Varric shakes his head. “Cole wouldn’t hurt anyone,” he says, crossing his arms over his chest.
“Then why does it carry all those knives,” she says, turning to look at him. At his glare, her expression softens. “I know you want to believe it’s just another stray you can take under your wing,” she says, rubbing her eyes. “You’re rather predictable in that way, you know. “
“Predictable?” he grumbles. “Now you’re starting to sound like my editor.”
“Frankly I’m surprised I haven’t seen it trailing around with a ball of twine.” For a second the corner of her mouth twitches.
“Cole doesn’t get lost,” Varric says. “He always finds his way to the people who need him most.” He looks pointedly at her.
Her grin is gone. “Keep it if you like, but don’t let down your guard,” she says, her voice cold. “Whatever it’s told you, however human it sounds, the thing beneath the skin has it’s own agenda.”
He’s confused, and a part of him is angry, too, that she can’t look past her own demons, see the kid for what he really is. And yeah, it hurts that she doesn’t believe him. But he can hear the fear in her voice. And it’s not the first time he’s introduced her to a spirit in human form, is it?
It should have been him, he thinks, remembering that night. He was the one who’d vouched for the man, who’d brought him into the fold, who’d known him the longest. But instead he’d just stood there frozen, struck dumb and useless. And meanwhile Sebastian had started swearing and shouting in a voice gone hoarse with rage, while Merrill reached out to catch a flake of falling ash in one trembling palm. Aveline had simply looked ill, and Isabela had turned grim and weary. Fenris wore no expression at all, just stared with eyes gone hard and flat as marble. As for Hawke… Varric never saw her face, for while the rest of them stood stunned into stillness at the magnitude of what their friend had done, Hawke had stepped forward to where Anders knelt shaking, the knife glinting at her side-
He can’t blame her for not trusting him this time.

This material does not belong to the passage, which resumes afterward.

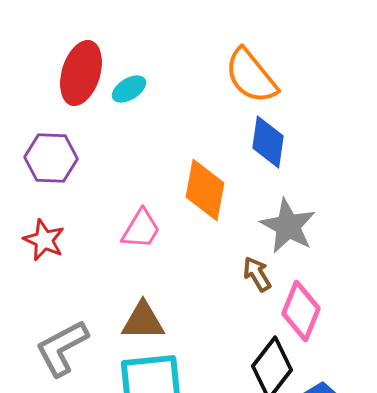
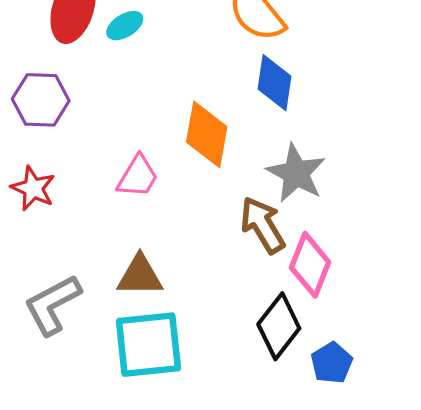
brown arrow: (257, 274) -> (263, 225), size x1.5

“I’ll watch him,” Varric concedes. “But if he’s following you, it’s probably because he thinks you’re hurting. You should try listening to what he has to say. A lot of people find it helpful- ”
“The best way that thing can help me is by keeping it’s distance,” she says. She looks up at him, her blue eyes weary. “If you hold any sort of sway over it, then please, tell it to leave me alone.”
Varric sighs. “Allright,” he says, turning back to his desk. “I’ll tell him.”